Mama Gosi i Adama spytała, skąd wzięli Gagata, a mama Maksa podała jej nazwisko hodowcy cocker spanieli. Powiedziała, że szczenięta otoczone są tam dobrą opieką i są przyzwyczajone do obecności dzieci. Jednak gdy mama bliźniąt zadzwoniła do hodowcy, okazało się, że został tylko jeden dziesięciotygodniowy szczeniak, a w najbliższym czasie nie można się spodziewać nowego miotu. Zatem cała rodzina od razu pojechała do hodowcy, by obejrzeć pieska. Na początku zobaczyli tylko jego mamę, leżącą na puszystym kocu. Była przepięknym, złocisto-białym spanielem, z najdłuższymi i najbardziej jedwabistymi uszami, jakie kiedykolwiek widzieli.

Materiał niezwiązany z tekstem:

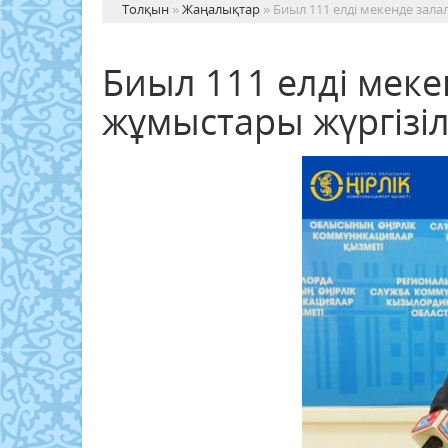
Толқын
»
Жаңалықтар
» Биыл 111 елді мекенде зал
Биыл 111 елді мек
жұмыстары жүргізіл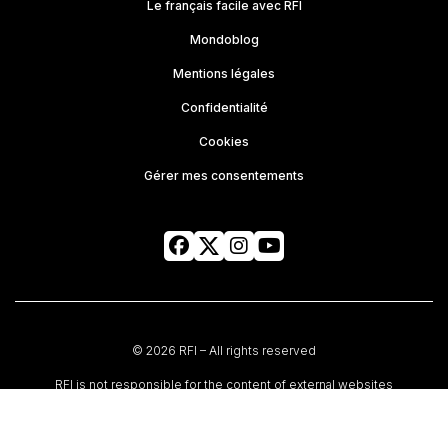
Le français facile avec RFI
Mondoblog
Mentions légales
Confidentialité
Cookies
Gérer mes consentements
© 2026 RFI – All rights reserved
RFI is not responsible for the content of external websites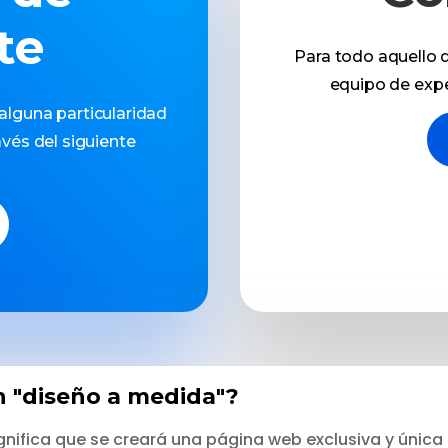
te
Para todo aquello 
equipo de expe
 alguna particularidad
vés del siguiente
n "diseño a medida"?
significa que se creará una página web exclusiva y única 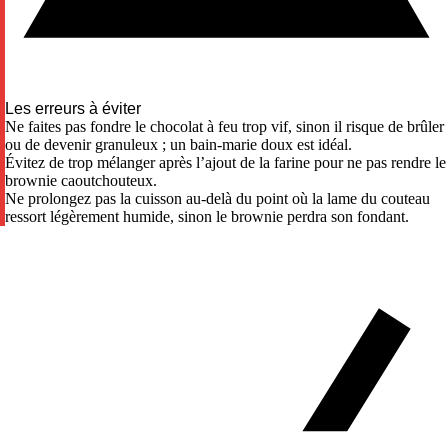
Les erreurs à éviter
Ne faites pas fondre le chocolat à feu trop vif, sinon il risque de brûler
ou de devenir granuleux ; un bain-marie doux est idéal.
Évitez de trop mélanger après l’ajout de la farine pour ne pas rendre le
brownie caoutchouteux.
Ne prolongez pas la cuisson au-delà du point où la lame du couteau
ressort légèrement humide, sinon le brownie perdra son fondant.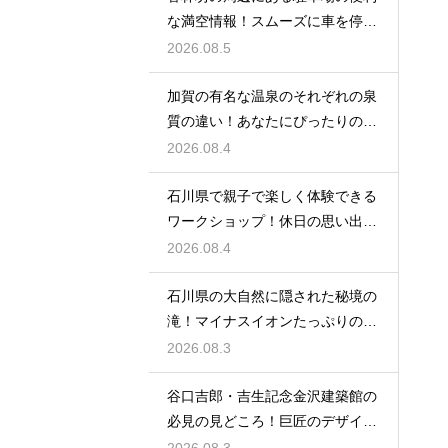
な満空情報！スムーズに車を停め
る裏技
2026.08.5
加賀の有名な温泉のそれぞれの泉
質の違い！あなたにぴったりの名
湯を探す
2026.08.4
石川県で親子で楽しく体験できる
ワークショップ！休日の思い出作
りに最適
2026.08.4
石川県の大自然に隠された秘境の
滝！マイナスイオンたっぷりの癒
やし空間
2026.08.3
谷口吉郎・吉生記念金沢建築館の
必見の見どころ！巨匠のデザイン
の神髄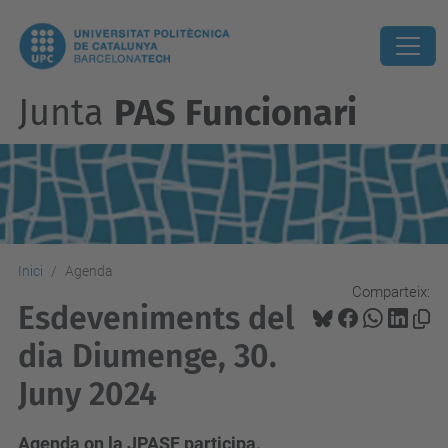
Junta
PAS Funcionari
Inici
Agenda
Comparteix:
Esdeveniments del
dia Diumenge, 30.
Juny 2024
Agenda on la JPASF participa.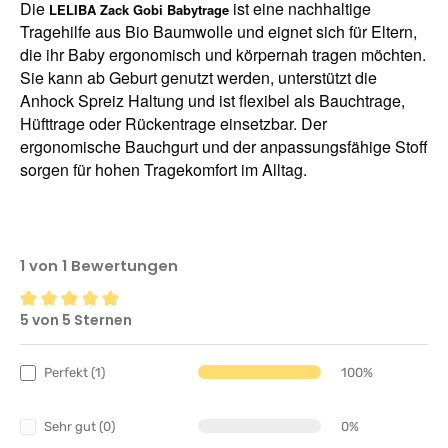
Die
ist eine nachhaltige
LELIBA Zack Gobi Babytrage
Tragehilfe aus Bio Baumwolle und eignet sich für Eltern,
die ihr Baby ergonomisch und körpernah tragen möchten.
Sie kann ab Geburt genutzt werden, unterstützt die
Anhock Spreiz Haltung und ist flexibel als Bauchtrage,
Hüfttrage oder Rückentrage einsetzbar. Der
ergonomische Bauchgurt und der anpassungsfähige Stoff
sorgen für hohen Tragekomfort im Alltag.
1 von 1 Bewertungen
5 von 5 Sternen
Durchschnittliche Bewertung von 5 von 5 Sternen
Perfekt (1)
100%
Sehr gut (0)
0%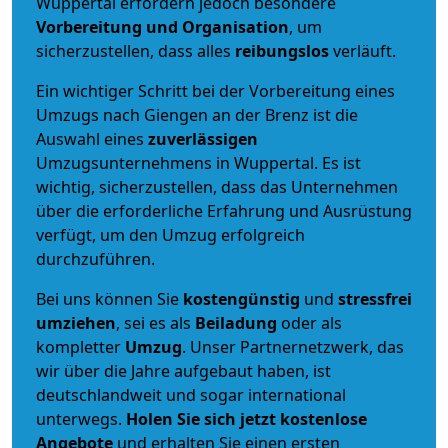
Wuppertal erfordern jedoch besondere
Vorbereitung und Organisation
, um
sicherzustellen, dass alles
reibungslos
verläuft.
Ein wichtiger Schritt bei der Vorbereitung eines
Umzugs nach Giengen an der Brenz ist die
Auswahl eines
zuverlässigen
Umzugsunternehmens in Wuppertal. Es ist
wichtig, sicherzustellen, dass das Unternehmen
über die erforderliche Erfahrung und Ausrüstung
verfügt, um den Umzug erfolgreich
durchzuführen.
Bei uns können Sie
kostengünstig
und
stressfrei
umziehen
, sei es als
Beiladung
oder als
kompletter
Umzug
. Unser Partnernetzwerk, das
wir über die Jahre aufgebaut haben, ist
deutschlandweit und sogar international
unterwegs.
Holen Sie sich jetzt kostenlose
Angebote
und erhalten Sie einen ersten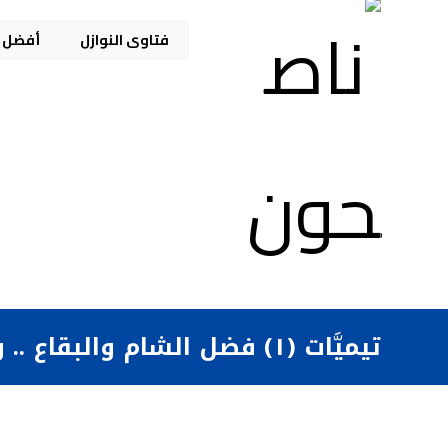
فتاوى النوازل
أفضل م
تيميَّات (١) فضل الشام والبقاع .. وفضل العمل الصالح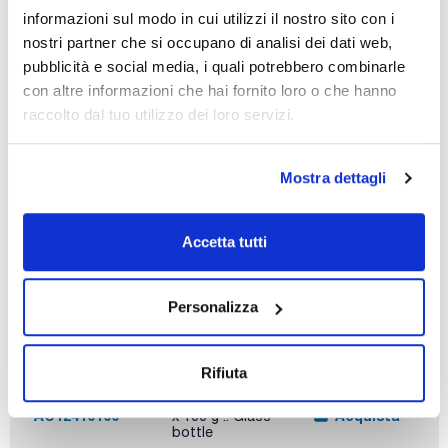
x 25 g
informazioni sul modo in cui utilizzi il nostro sito con i
nostri partner che si occupano di analisi dei dati web,
Codice
Confezionamento
Prezzo
AC12410025
Acquista
x 25 g :: Glass
pubblicità e social media, i quali potrebbero combinarle
bottle
con altre informazioni che hai fornito loro o che hanno
Disponibilità
raccolto dal tuo utilizzo dei loro servizi.
Controlla le
scorte
Mostra dettagli
Accetta tutti
Personalizza
Capacità
x 100 g
Rifiuta
Codice
Confezionamento
Prezzo
AC12410100
Acquista
x 100 g :: Glass
bottle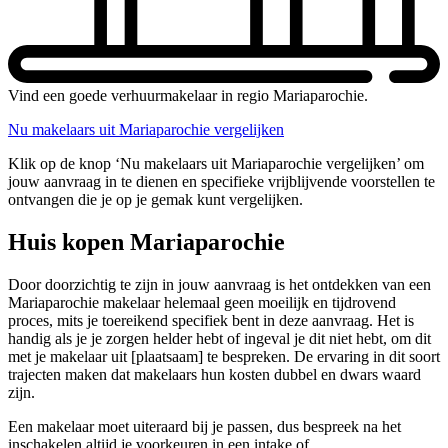
Vind een goede verhuurmakelaar in regio Mariaparochie.
Nu makelaars uit Mariaparochie vergelijken
Klik op de knop ‘Nu makelaars uit Mariaparochie vergelijken’ om
jouw aanvraag in te dienen en specifieke vrijblijvende voorstellen te
ontvangen die je op je gemak kunt vergelijken.
Huis kopen Mariaparochie
Door doorzichtig te zijn in jouw aanvraag is het ontdekken van een
Mariaparochie makelaar helemaal geen moeilijk en tijdrovend
proces, mits je toereikend specifiek bent in deze aanvraag. Het is
handig als je je zorgen helder hebt of ingeval je dit niet hebt, om dit
met je makelaar uit [plaatsaam] te bespreken. De ervaring in dit soort
trajecten maken dat makelaars hun kosten dubbel en dwars waard
zijn.
Een makelaar moet uiteraard bij je passen, dus bespreek na het
inschakelen altijd je voorkeuren in een intake of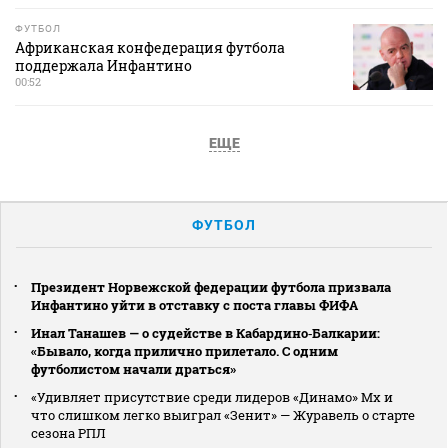
ФУТБОЛ
Африканская конфедерация футбола
поддержала Инфантино
00:52
ЕЩЕ
ФУТБОЛ
Президент Норвежской федерации футбола призвала
Инфантино уйти в отставку с поста главы ФИФА
Инал Танашев — о судействе в Кабардино‑Балкарии:
«Бывало, когда прилично прилетало. С одним
футболистом начали драться»
«Удивляет присутствие среди лидеров «Динамо» Мх и
что слишком легко выиграл «Зенит» — Журавель о старте
сезона РПЛ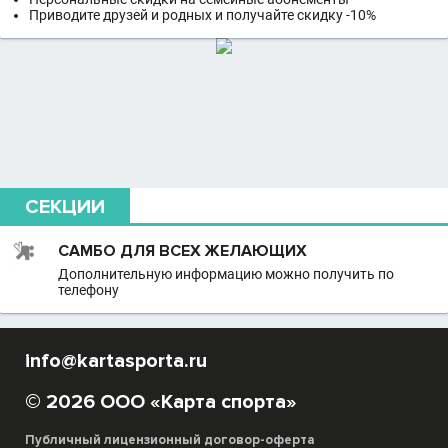
Приводите друзей и родных и получайте скидку -10%
СЕКЦИИ
САМБО ДЛЯ ВСЕХ ЖЕЛАЮЩИХ
Дополнительную информацию можно получить по
телефону
info@kartasporta.ru
© 2026 ООО «Карта спорта»
Публичный лицензионный договор-оферта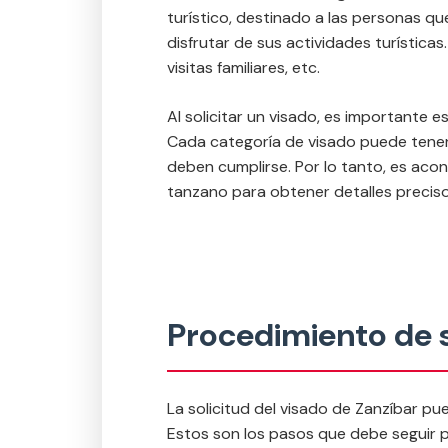
turístico, destinado a las personas qu
disfrutar de sus actividades turística
visitas familiares, etc.
Al solicitar un visado, es importante 
Cada categoría de visado puede tener
deben cumplirse. Por lo tanto, es aco
tanzano para obtener detalles precisos
Procedimiento de s
La solicitud del visado de Zanzíbar pu
Estos son los pasos que debe seguir p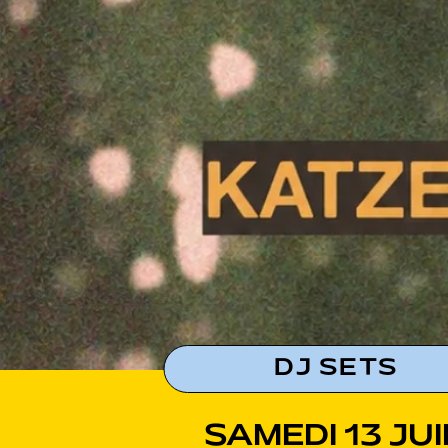
DJ SETS
SAMEDI 13 JU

– Ojej… – westchnęła Gosia. – Możemy ją pogłaskać?
Laura, hodowczyni, skinęła głową.
– Tylko delikatnie. Musicie uważać na sutki, którymi karmi szczenięta.
Adam zmarszczył brwi.
– Ale ona nie ma… Nie widzę żadnego szczeniaka!
Gosia złapała go za rękę.
– Zobacz! – wyszeptała podekscytowana. – Właśnie go zauważyłam. Mocno śpi, tuż przy niej. Jest cudowny!
Adam nachylił się.
– Myślałem, że to jej ogon – przyznał. – Faktycznie uroczy. I maleńki!
Laura parsknęła śmiechem.
– Powinniście go zobaczyć, kiedy się urodził. Wcale nie jest taki mały, szczerze mówiąc, zdaje się, że mama na nim siedzi.
Gosia przyklęknęła, by popatrzeć z bliska.
– To prawda. Nie przeszkadza mu to?
– Nie, jest mu wygodnie i ciepło. Podoba mu się, że został jedynym szczeniakiem, bo to oznacza, że cała uwaga jego mamy i nas wszystkich skupia się na nim. Będzie się domagał pieszczot, jeśli zabierzecie go do domu. Adam i Gosia wymienili uśmiechy. Brzmiało to bardzo zachęcająco.
W tym momencie piesek westchnął, ziewnął i otworzył oczka. Popatrzył na matkę i z oburzeniem zakręcił zadkiem, by się z niego zsunęła. Potem dźwignął się i rozejrzał, nieśmiało merdając ogonem. Kim byli wszyscy ci ludzie, którzy na niego patrzyli?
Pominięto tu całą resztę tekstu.